Start of RECORD EXCERPTS

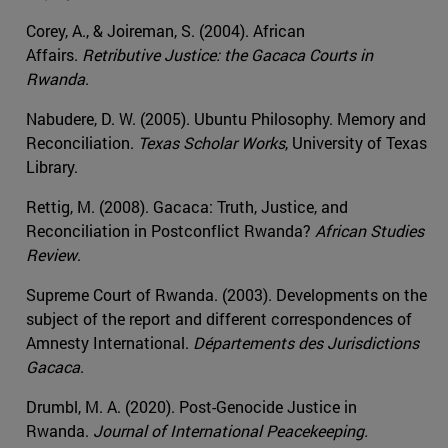
Corey, A., & Joireman, S. (2004). African
Affairs.
Retributive Justice: the Gacaca Courts in
Rwanda
.
Nabudere, D. W. (2005). Ubuntu Philosophy. Memory and
Reconciliation.
Texas Scholar Works
, University of Texas
Library.
Rettig, M. (2008). Gacaca: Truth, Justice, and
Reconciliation in Postconflict Rwanda?
African Studies
Review
.
Supreme Court of Rwanda. (2003). Developments on the
subject of the report and different correspondences of
Amnesty International.
Départements des Jurisdictions
Gacaca
.
Drumbl, M. A. (2020). Post-Genocide Justice in
Rwanda.
Journal of International Peacekeeping.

End of RECORD EXCERPTS

## [ASSIGNED TASK]
Would you return exactly, and only, the lines beginning at the one with "Supreme Court of" and ending at the last line of the listing?

## [SOLUTION TO THIS EXERCISE]
Supreme Court of Rwanda. (2003). Developments on the
subject of the report and different correspondences of
Amnesty International.
Départements des Jurisdictions
Gacaca
.
Drumbl, M. A. (2020). Post-Genocide Justice in
Rwanda.
Journal of International Peacekeeping.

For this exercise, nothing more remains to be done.